HOUSTON, May 17 — China accounted for 40% of total growth in world oil demand during 2000-04, said Cambridge Energy Research Associates (CERA) in a report on China energy.
“China’s growing weight in world consumption virtually assures a heavy long-term impact on energy prices, trade, and investment. In a decade, China has gone from self-sufficiency to being the most dynamic factor in the world oil market and one of the main elements in today’s $40-plus per barrel price,” said the report by Daniel Yergin and Scott Roberts.
“Urgent action is required (in China) to ensure that energy supplies are adequate, lest shortages become a brake on the roaring economy,” Yergin and Roberts said, noting widespread power shortages, increasing oil imports, and coal bottlenecks.
Otherwise, energy shortages might become severe enough to constrain manufacturing activity and limit overall growth, they said. Meanwhile, international oil markets are counting on steady demand growth with expansion of oil production capacity by some members of the Organization of Petroleum Exporting Countries.
“Although a price collapse is far from certain if China hits a rough patch, OPEC cohesion would be put to the test. Whether torrid economic growth can be sustained in China is now a signpost of global significance, helping to set the tone for world energy markets in 2004-05,” Yergin and Roberts said.
Investment
China is estimated to need nearly $1.4 trillion in energy investment by 2020, an amount equal to the regional totals of Latin America and Africa combined. But, capital investment is hampered by structural problems in China’s economy.

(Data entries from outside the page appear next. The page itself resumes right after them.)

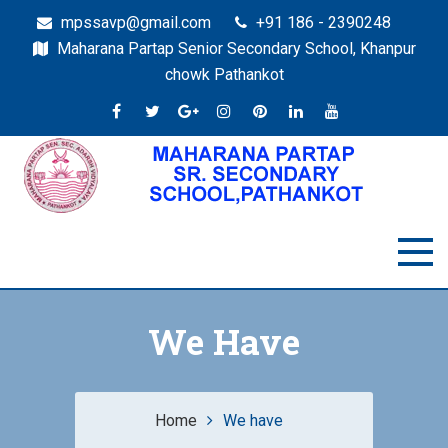
mpssavp@gmail.com
+91 186 - 2390248
Maharana Partap Senior Secondary School, Khanpur
chowk Pathankot
We Have
Home
We have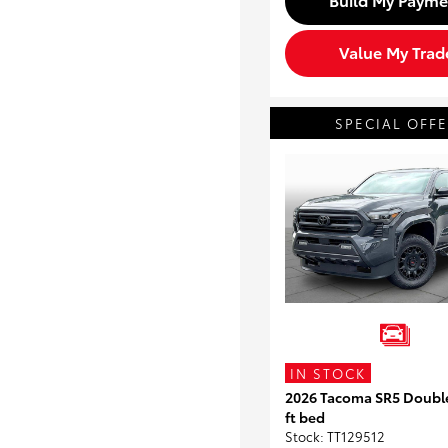
Value My Trad
SPECIAL OFF
IN STOCK
2026 Tacoma SR5 Doubl
ft bed
Stock
:
TT129512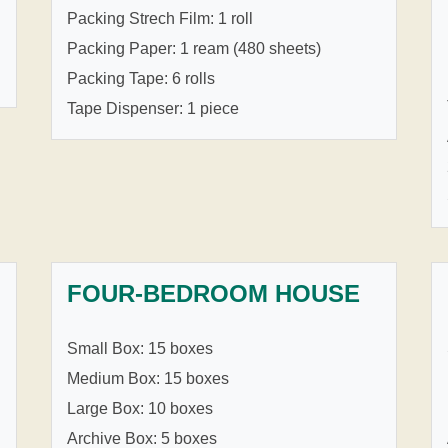
Packing Strech Film: 1 roll
Packing Paper: 1 ream (480 sheets)
Packing Tape: 6 rolls
Tape Dispenser: 1 piece
FOUR-BEDROOM HOUSE
Small Box: 15 boxes
Medium Box: 15 boxes
Large Box: 10 boxes
Archive Box: 5 boxes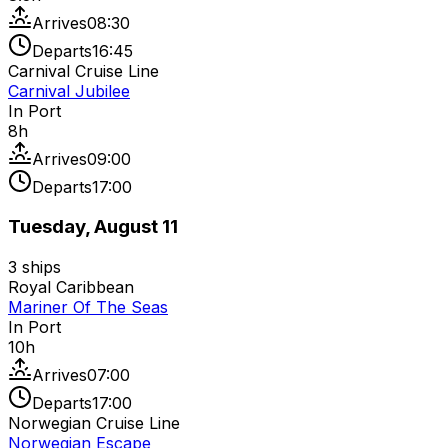
Arrives
08:30
Departs
16:45
Carnival Cruise Line
Carnival Jubilee
In Port
8
h
Arrives
09:00
Departs
17:00
Tuesday, August 11
3
ships
Royal Caribbean
Mariner Of The Seas
In Port
10
h
Arrives
07:00
Departs
17:00
Norwegian Cruise Line
Norwegian Escape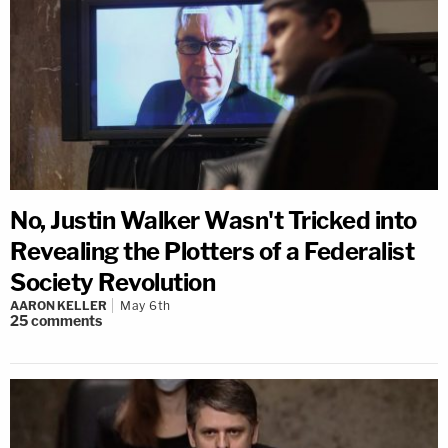
No, Justin Walker Wasn't Tricked into
Revealing the Plotters of a Federalist
Society Revolution
AARON KELLER
May 6th
25
comments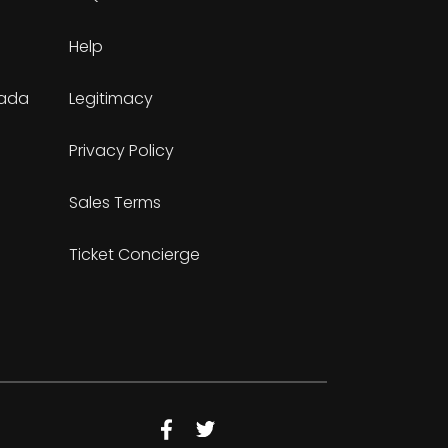
Help
nada
Legitimacy
Privacy Policy
Sales Terms
Ticket Concierge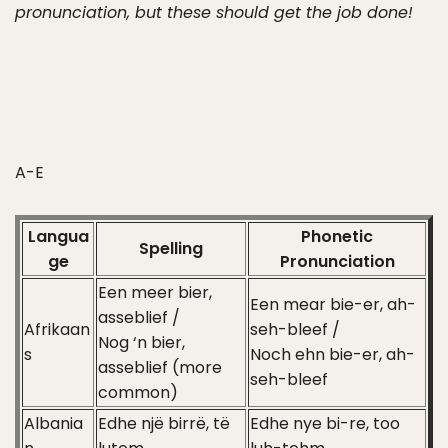
pronunciation, but these should get the job done!
A-E
Langua
Phonetic
Spelling
ge
Pronunciation
Een meer bier,
Een mear bie-er, ah-
asseblief /
Afrikaan
seh-bleef /
Nog ‘n bier,
s
Noch ehn bie-er, ah-
asseblief (more
seh-bleef
common)
Albania
Edhe një birrë, të
Edhe nye bi-re, too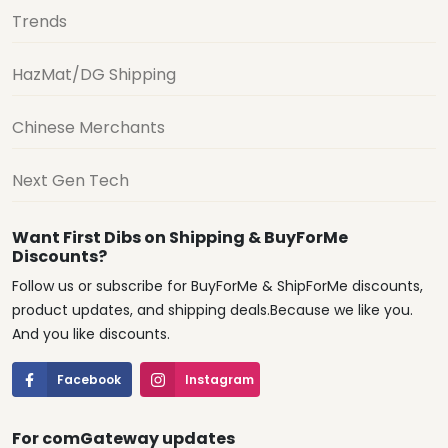
Trends
HazMat/DG Shipping
Chinese Merchants
Next Gen Tech
Want First Dibs on Shipping & BuyForMe
Discounts?
Follow us or subscribe for BuyForMe & ShipForMe discounts,
product updates, and shipping deals.Because we like you.
And you like discounts.
Facebook
Instagram
For comGateway updates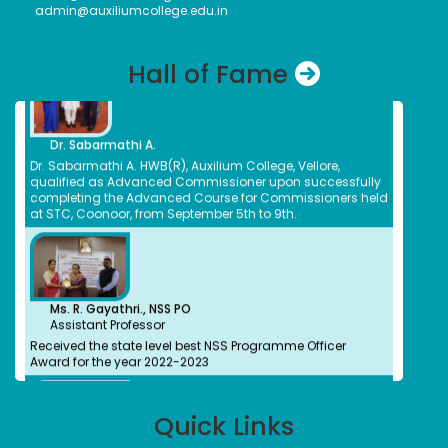
admin@auxiliumcollege.edu.in
Bank of Newyork Melon
Nirmala E
Bachelors (UG)
Hall of Fame
Chemistry
1983
Pharmacist CMC
Dr. Sabarmathi A.
Nivetha Suresh
Dr. Sabarmathi A. HWB(R), Auxilium College, Vellore,
Bachelors (UG)
qualified as Advanced Commissioner upon successfully
Computer Science
completing the Advanced Course for Commissioners held
2016
at STC, Coonoor, from September 5th to 9th.
Cyber Security- Threat Analyst
Evanjalin Divya A.
Bachelors (UG), Masters(PG)
Social Work, English
2014
Family Counselor, SINAM NGO, Thiruvanamalai
Ms. R. Gayathri., NSS PO
Assistant Professor
Elakkiya Thulasingam
Received the state level best NSS Programme Officer
Bachelors (UG)
Award for the year 2022-2023
Commerce(Banking& Insurance)
2020
Associate Talent Acquisition- Symphoni HR
Hemavathi A.
Bachelors (UG)
Quick Links
Ms. Bhuvaneshwari P
Hospital Administration
Won First Place in the "ASMITHA Weight Lifting League
2023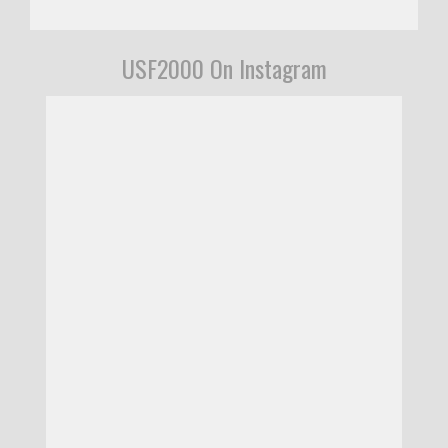
USF2000 On Instagram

“Nevertheless, energy investment is increasing 20% annually, partial privatization and pricing liberalization are advancing, and potential foreign participants are increasingly attracted to the opportunities China offers,” they said.
Energy-related development and investment responses can accelerate and decelerate quickly, creating boom and bust cycles, said. “Whether this is possible in 2005-07 will depend largely on the capital discipline of Chinese energy firms,” Yergin and Roberts said.
Macroeconomics
“The pace and direction of China’s short- to medium-term development is less certain— and far more volatile—than most observers now anticipate. Indeed, there is the possibility within the next several years of a more significant slowing of growth, or worse: a so-called hard landing,” Yergin and Roberts said.

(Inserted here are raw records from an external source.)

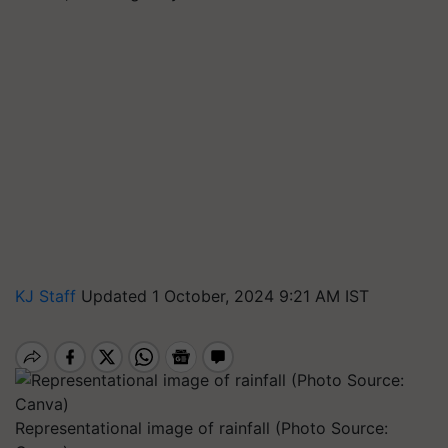
KJ Staff
Updated 1 October, 2024 9:21 AM IST
Representational image of rainfall (Photo Source: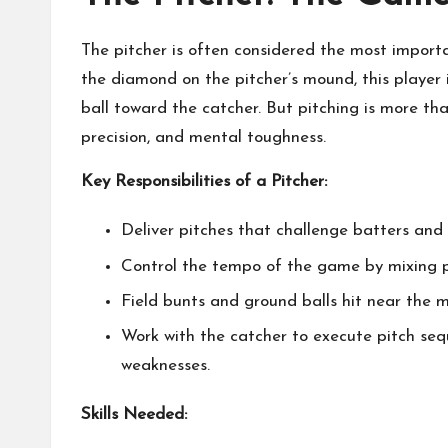
The pitcher is often considered the most importa
the diamond on the pitcher’s mound, this player i
ball toward the catcher. But pitching is more tha
precision, and mental toughness.
Key Responsibilities of a Pitcher:
Deliver pitches that challenge batters and 
Control the tempo of the game by mixing pit
Field bunts and ground balls hit near the 
Work with the catcher to execute pitch seq
weaknesses.
Skills Needed: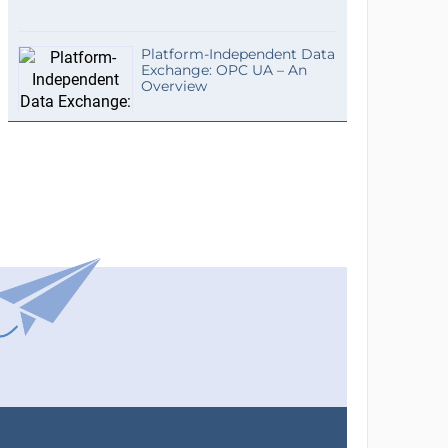
Platform-Independent Data
Exchange: OPC UA – An
Overview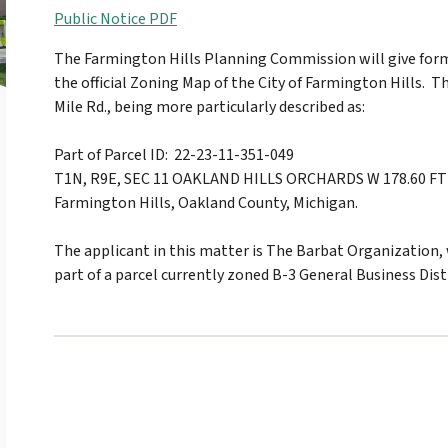
Public Notice PDF
The Farmington Hills Planning Commission will give for
the official Zoning Map of the City of Farmington Hills. T
Mile Rd., being more particularly described as:
Part of Parcel ID: 22-23-11-351-049
T1N, R9E, SEC 11 OAKLAND HILLS ORCHARDS W 178.60 FT O
Farmington Hills, Oakland County, Michigan.
The applicant in this matter is The Barbat Organization
part of a parcel currently zoned B-3 General Business Distr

This is forcing Beijing to move away from policies oriented solely toward rapid growth, and to focus on stability and managed growth, confirmed with Premier Wen Jiabao’s March pledge at the National People’s Congress to cut China’s 2004 economic growth to 7%, a full 2% below the year-earlier level.
“If Wen and his team succeed, if fiscal and monetary policies can be tightened gradually, investment activity should slow over the course of the year,” the CERA report said. “Under this scenario, CERA would expect energy demand growth to slow accordingly— to slightly above 7% for oil (versus 13% in the first half) and to approximately 11% growth for electric power (from 15% in 2003).”